Lmuja(Algérie) - JCC : 2015 - 37 min


Omar Belkacemi




Lmuja de Omar Belkacemi est une aventure du clair-obscur dans tous les sens du terme. Ses personnages sont d’abord des ombres, ombres d’eux-mêmes. Le ton est donné dès le prologue dans toute sa complexité au cours de ce lent plan fixe qui creuse dans le temps et imprime sur les murs des traces d’ombres et de lueurs. Tout prend l’allure d’un drame, d’une tragédie mais à bien y regarder, il y a une autre histoire que la lumière du film conte en amont.

Ombre est d’abord Mokrane qui suite à la fermeture des usines pendant la décennie noire perd son travail et ne trouve plus de quoi nourrir sa famille. Le mot « fantoche » est prononcé dans le témoignage du gardien d’une société dévastée. Il est interviewé par Redouane venant d’ailleurs enquêter sur une crise économique laissée longtemps hors-champ. La mise en avant du terrorisme sanguinaire immédiat a mis de côté ses répercussions économiques et existentielles désastreuses sur des familles qui en souffrent jusqu’à aujourd’hui, jusqu’à l’ère des nouvelles révolutions.
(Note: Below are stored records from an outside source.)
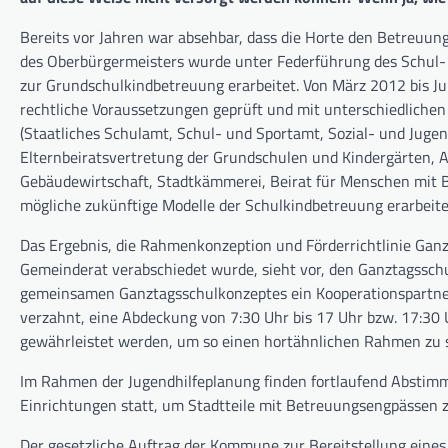
Bereits vor Jahren war absehbar, dass die Horte den Betreuun
des Oberbürgermeisters wurde unter Federführung des Schul-
zur Grundschulkindbetreuung erarbeitet. Von März 2012 bis Ju
rechtliche Voraussetzungen geprüft und mit unterschiedliche
(Staatliches Schulamt, Schul- und Sportamt, Sozial- und Jugend
Elternbeiratsvertretung der Grundschulen und Kindergärten, 
Gebäudewirtschaft, Stadtkämmerei, Beirat für Menschen mit B
mögliche zukünftige Modelle der Schulkindbetreuung erarbeite
Das Ergebnis, die Rahmenkonzeption und Förderrichtlinie Gan
Gemeinderat verabschiedet wurde, sieht vor, den Ganztagssch
gemeinsamen Ganztagsschulkonzeptes ein Kooperationspartner
verzahnt, eine Abdeckung von 7:30 Uhr bis 17 Uhr bzw. 17:30 
gewährleistet werden, um so einen hortähnlichen Rahmen zu sc
Im Rahmen der Jugendhilfeplanung finden fortlaufend Abstim
Einrichtungen statt, um Stadtteile mit Betreuungsengpässen z
Der gesetzliche Auftrag der Kommune zur Bereitstellung eines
L’ombre, c’est aussi le libéralisme économique qui pèse par son omniprésence à travers ce lent et long travelling sur les conteneurs du port où la caméra finit par trébucher sur un paquet de Marlboro surement pas par hasard. Plan subjectif, regard lucide de Redouane menant son enquête. Mais détrompez-vous, l’ombre, tenue à distance, imprègne progressivement le journaliste à l’œil observateur dont le regard clairvoyant est nuancé voire assombri par un ami à la sortie du bar lui reprochant de mal voir quand ce dernier conseille d’occuper l’espace public au lieu d’enfermer le politique dans les bars. Lumière borgne, regard partiel, pour bien voir il faut être sur place en Algérie.
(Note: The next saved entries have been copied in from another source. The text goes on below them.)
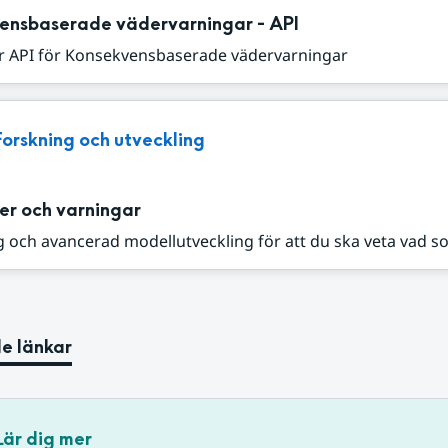
ensbaserade vädervarningar - API
r API för Konsekvensbaserade vädervarningar
Forskning och utveckling
er och varningar
 och avancerad modellutveckling för att du ska veta vad s
e länkar
Lär dig mer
La force du point de vue qu’offre Lmuja est dans sa subtilité et dans son côté insaisissable. Le nœud se serre, se complique entre crise économique, traditionalisme et mauvaise foi du marché économique. La séquence du bar le condense bien. On ne sait où se situe le cinéaste sinon dans ces interstices entre ombres et lumières, dans la lueur de l’espoir comme appel. Il ne fait que montrer le nœud, « mettre en lueurs » comme en poésie, montrer, laisser le propos se cristalliser en langage lumineux ; Jean Cocteau le disait bien, au cinéma l’encre c’est la lumière.